_Material provided:_

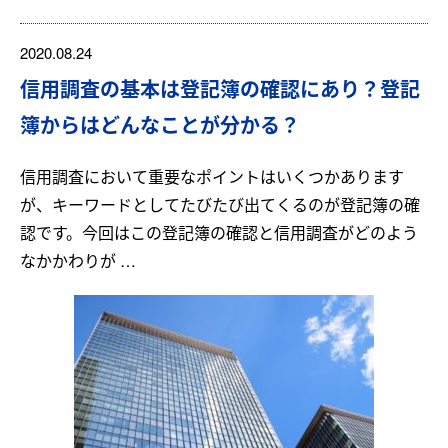
2020.08.24
信用調査の基本は登記簿の確認にあり？登記
簿からはどんなことが分かる？
信用調査において重要なポイントはいくつかあります
が、キーワードとしてたびたび出てくるのが登記簿の確
認です。今回はこの登記簿の確認と信用調査がどのよう
なかかわりが …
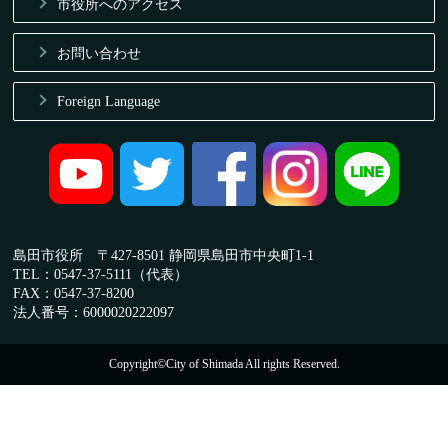
市役所へのアクセス
お問い合わせ
Foreign Language
島田市役所 〒427-8501 静岡県島田市中央町1-1
TEL：0547-37-5111（代表）
FAX：0547-37-8200
法人番号：6000020222097
Copyright©City of Shimada All rights Reserved.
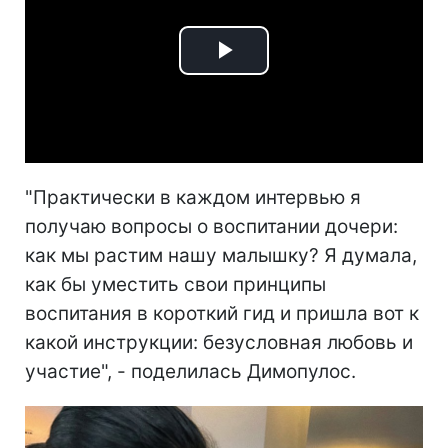
Play
Video
"Практически в каждом интервью я
получаю вопросы о воспитании дочери:
как мы растим нашу малышку? Я думала,
как бы уместить свои принципы
воспитания в короткий гид и пришла вот к
какой инструкции: безусловная любовь и
участие", - поделилась Димопулос.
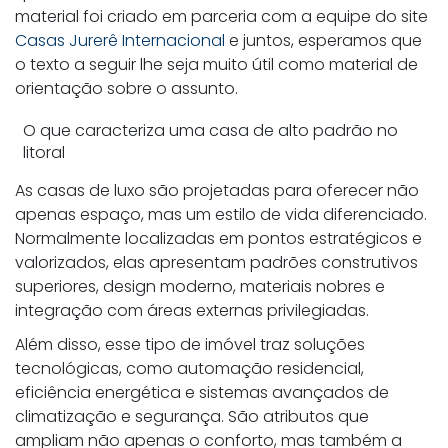
material foi criado em parceria com a equipe do site
Casas Jurerê Internacional
e juntos, esperamos que
o texto a seguir lhe seja muito útil como material de
orientação sobre o assunto.
O que caracteriza uma casa de alto padrão no
litoral
As casas de luxo são projetadas para oferecer não
apenas espaço, mas um estilo de vida diferenciado.
Normalmente localizadas em pontos estratégicos e
valorizados, elas apresentam padrões construtivos
superiores, design moderno, materiais nobres e
integração com áreas externas privilegiadas.
Além disso, esse tipo de imóvel traz soluções
tecnológicas, como automação residencial,
eficiência energética e sistemas avançados de
climatização e segurança. São atributos que
ampliam não apenas o conforto, mas também a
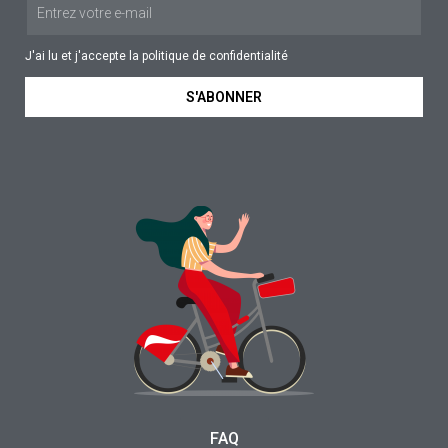
J'ai lu et j'accepte la
politique de confidentialité
S'ABONNER
FAQ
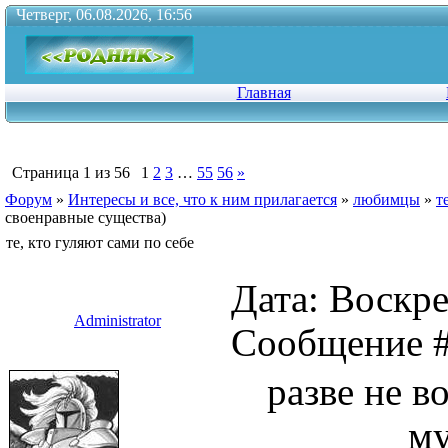
Четверг, 06.08.2026, 16:56
Главная
Страница
1
из
56
1
2
3
…
55
56
»
Форум
»
Интересы и все, что к ним прилагается
»
любимцы
»
т
своенравные существа)
те, кто гуляют сами по себе
Дата: Воскре
Administrator
Сообщение 
разве не в
му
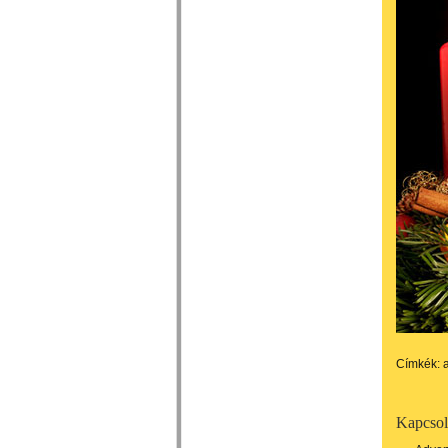
Címkék:
Kapcsol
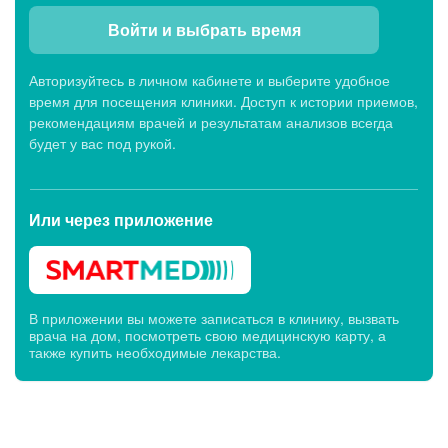
Войти и выбрать время
Показать еще (5)
Авторизуйтесь в личном кабинете и выберите удобное
время для посещения клиники. Доступ к истории приемов,
Клиники первичного приема
рекомендациям врачей и результатам анализов всегда
будет у вас под рукой.
Клиника МЕДСИ-ДИАЛАЙН, ул. 50-лет Октября,
27
Или через
Будни: c 07:00 до 20:00, Сб: c 07:00 до 19:00,
приложение
Вс: c 07:45 до 14:00
В приложении вы можете записаться в клинику, вызвать
Клиника МЕДСИ-ДИАЛАЙН, ул. Германа Титова,
врача на дом, посмотреть свою медицинскую карту, а
10Б
также купить необходимые лекарства.
Будни: c 07:00 до 20:00, Сб: c 07:00 до 19:00,
Вс: c 07:45 до 15:00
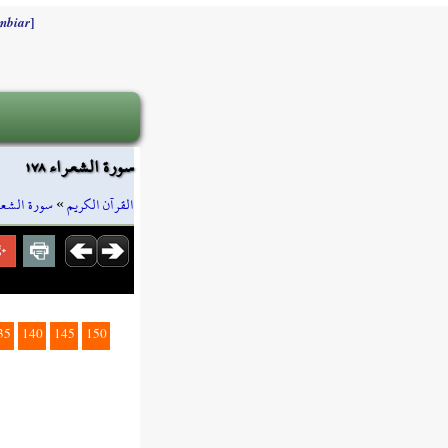
]
mbiar
سورة الشعراء ١٧٨
سورة الشعر
»
القرآن الكريم
35
140
145
150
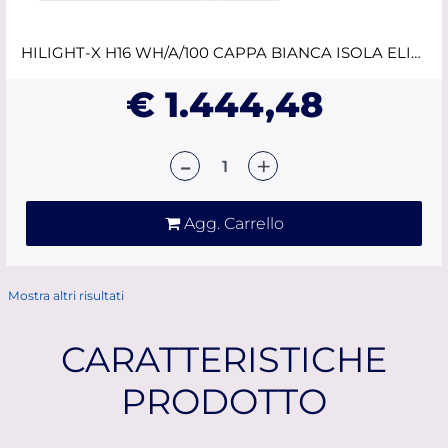
HILIGHT-X H16 WH/A/100 CAPPA BIANCA ISOLA ELICA
€ 1.444,48
Quantità
Agg. Carrello
Mostra altri risultati
CARATTERISTICHE
PRODOTTO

_Your assignment:_ Among the entries above, some lines may hold the string "apenas". State how many, and give nothing but the number.

_Expected answer:_ 2